• [Exercise material]
◇ ◇ ◇ ◇
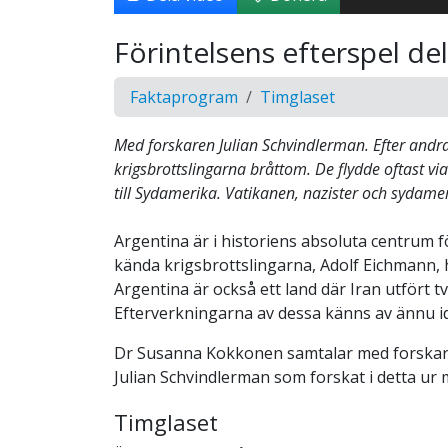
Förintelsens efterspel del
Faktaprogram
Timglaset
Med forskaren Julian Schvindlerman. Efter andra
krigsbrottslingarna bråttom. De flydde oftast via
till Sydamerika. Vatikanen, nazister och sydame
Argentina är i historiens absoluta centrum f
kända krigsbrottslingarna, Adolf Eichmann, h
Argentina är också ett land där Iran utfört t
Efterverkningarna av dessa känns av ännu i
Dr Susanna Kokkonen samtalar med forskar
Julian Schvindlerman som forskat i detta ur 
Timglaset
◇ ◇ ◇ ◇
Retype the lines from the one containing "Efterverkningarna av dessa känns av ännu i" through the last line of the records. Leave out everything else.

Efterverkningarna av dessa känns av ännu i
Dr Susanna Kokkonen samtalar med forskar
Julian Schvindlerman som forskat i detta ur 
Timglaset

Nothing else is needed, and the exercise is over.